**Task item**
Please repeat, exactly as written, the line containing "Lillypost CA discount" and every line after it through the end of the records below, leaving out any pictures.

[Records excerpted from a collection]
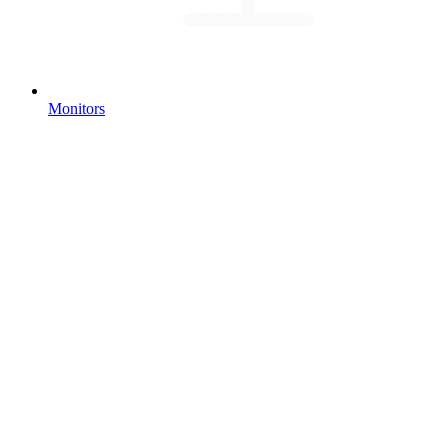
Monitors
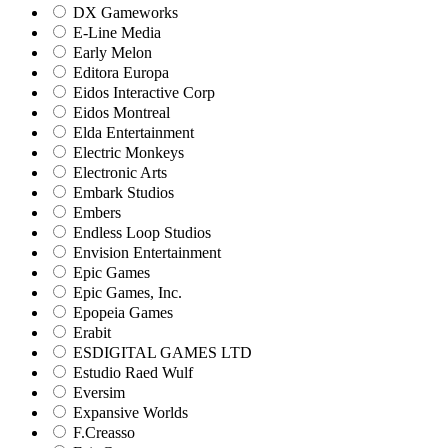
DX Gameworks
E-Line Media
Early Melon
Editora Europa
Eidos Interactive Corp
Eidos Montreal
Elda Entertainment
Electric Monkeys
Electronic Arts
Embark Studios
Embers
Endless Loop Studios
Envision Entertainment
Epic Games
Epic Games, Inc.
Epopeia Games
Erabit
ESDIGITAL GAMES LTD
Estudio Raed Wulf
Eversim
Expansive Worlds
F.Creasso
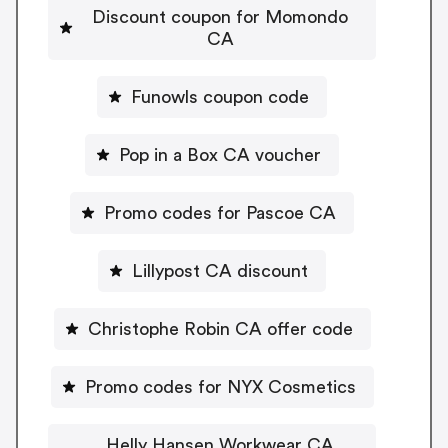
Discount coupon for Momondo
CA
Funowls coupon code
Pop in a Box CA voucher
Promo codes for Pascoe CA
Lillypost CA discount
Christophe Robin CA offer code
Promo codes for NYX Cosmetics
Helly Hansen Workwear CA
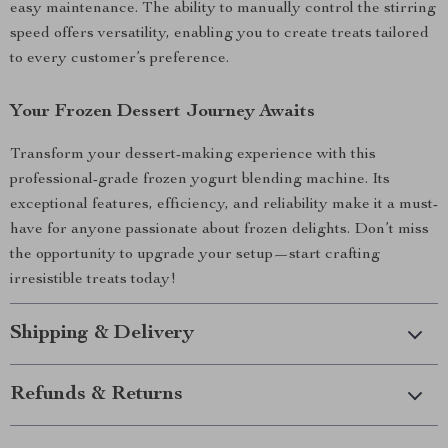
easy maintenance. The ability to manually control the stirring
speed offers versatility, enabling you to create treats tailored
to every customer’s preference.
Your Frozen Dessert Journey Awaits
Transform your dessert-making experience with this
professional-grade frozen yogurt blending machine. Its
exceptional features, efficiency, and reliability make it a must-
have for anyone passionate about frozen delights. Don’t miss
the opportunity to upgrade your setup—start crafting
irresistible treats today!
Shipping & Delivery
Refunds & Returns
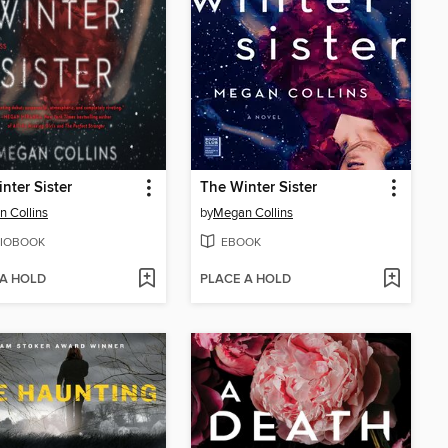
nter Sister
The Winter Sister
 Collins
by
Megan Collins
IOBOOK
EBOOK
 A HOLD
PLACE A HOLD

**Exercise result**
Lillypost CA discount
Christophe Robin CA offer code
Promo codes for NYX Cosmetics
Helly Hansen Workwear CA
easy maintenance. The ability to manually control the stirring
speed offers versatility, enabling you to create treats tailored
to every customer’s preference.
Your Frozen Dessert Journey Awaits
Transform your dessert-making experience with this
professional-grade frozen yogurt blending machine. Its
exceptional features, efficiency, and reliability make it a must-
have for anyone passionate about frozen delights. Don’t miss
the opportunity to upgrade your setup—start crafting
irresistible treats today!
Shipping & Delivery
Refunds & Returns
nter Sister
The Winter Sister
 Collins
by
Megan Collins
IOBOOK
EBOOK
 A HOLD
PLACE A HOLD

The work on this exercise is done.